Die vorgestellten Beiträge haben überwiegend den Charakter von auf die Geschichte bezogenen Werkstattberichten. Anders als die Reformatoren und anders als die großen Theoretiker des Protestantismus der nachkantischen Zeit haben nur wenige der Theologen des 18. Jh.s im Ergebnis Bleibendes geschaffen. Ihr Verdienst liegt darin, in immer erneuten und teilweise tastenden Bemühungen Denkwege für die Erarbeitung einer unter den Bedingungen des neuzeitlichen Wahrheitsbewusstseins erkenntnistheoretisch konsistenten Theologie aufgezeigt zu haben, was die grundlegende hermeneutische Vorgehensweise der Trennung von Glaube – persönlichem sich Getragenwissen von Gott – und Theologie – auf in­tersubjektive Verständigung und insofern auf symbolisch vermittelte Objektivität zielender wissenschaftlicher Kommunikation – einschließt.
Zwar haben manche Aufklärungstheologen versucht, beide Bereiche einander möglichst eng zuzuordnen (vgl. den Beitrag von Th.
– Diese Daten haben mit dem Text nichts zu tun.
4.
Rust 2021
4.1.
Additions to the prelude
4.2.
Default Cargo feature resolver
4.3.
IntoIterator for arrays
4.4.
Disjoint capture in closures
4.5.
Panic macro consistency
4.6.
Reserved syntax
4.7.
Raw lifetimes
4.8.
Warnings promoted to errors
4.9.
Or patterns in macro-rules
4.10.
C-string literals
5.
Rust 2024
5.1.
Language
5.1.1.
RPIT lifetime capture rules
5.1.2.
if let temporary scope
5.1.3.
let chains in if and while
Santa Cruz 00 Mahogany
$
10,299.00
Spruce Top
Kuhn über die literarische Kategorie der Popularität, 161–171), das setzt jedoch Differenzbewusstsein voraus. Die gegenwärtig im kirchlichen (insbesondere ökumenischen) Diskurs beliebte Gleichsetzung von »theologisch« mit der Aufbietung von Bibelzitaten und Belegen aus symbolischen Texten des 16. Jh.s wäre jedenfalls keinem der Theologen, über die unser Band berichtet, als Argumentationsstrategie geeignet erschienen (vgl. in diesem Zusam­menhang die Überlegungen von G. Schneider-Ludorff zur aufgeklärten Luther-Aneignung, 205–215). Sie kam demgegenüber vor im Rahmen der gegen Protestantismus und Aufklärung gleichermaßen gerichteten römisch-katholischen Kontroverstheologie und -predigt (über diese anhand eines exemplarischen Beispiels Chr. Spehr, 237–250).
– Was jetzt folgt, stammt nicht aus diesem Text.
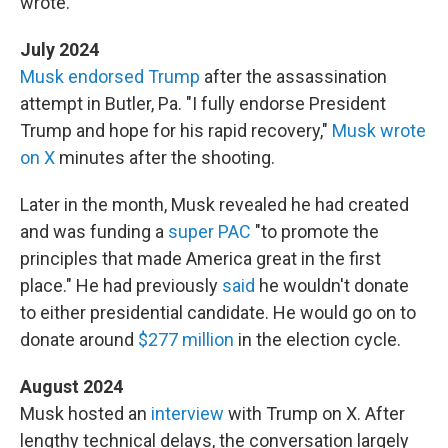
wrote.
July 2024
Musk endorsed Trump
after the assassination
attempt in Butler, Pa. "I fully endorse President
Trump and hope for his rapid recovery,"
Musk wrote
on X
minutes after the shooting.
Later in the month, Musk revealed he had created
and was funding a
super PAC
"to promote the
principles that made America great in the first
place." He had previously
said
he wouldn't donate
to either presidential candidate. He would go on to
donate around
$277 million
in the election cycle.
August 2024
Musk hosted an
interview
with Trump on X. After
lengthy technical delays, the conversation largely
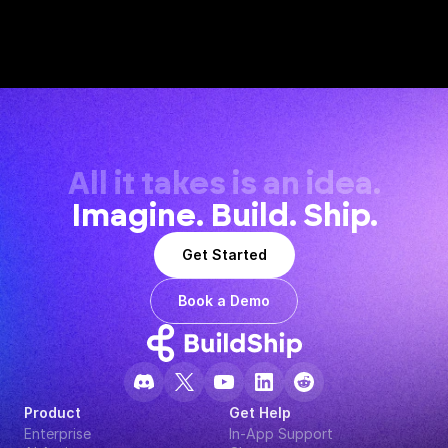
All it takes is an idea.
Imagine. Build. Ship.
Get Started
Book a Demo
Product
Get Help
Enterprise
In-App Support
Dass die Theologie immer neue Wege gehen muss, nicht um den Glauben zu verändern (gar zu »verbessern«), sondern um ihm im Bedingungsgefüge der Zeit ein Artikulations- und Reflexionsmedium zur Verfügung zu stellen, gehört zu ihren Grundaufgaben. Der hier besprochene, alles in allem hervorragende Aufsatzband kann daran erinnern. Man möchte ihm – in diesem Sinne – möglichst viele Leser wünschen.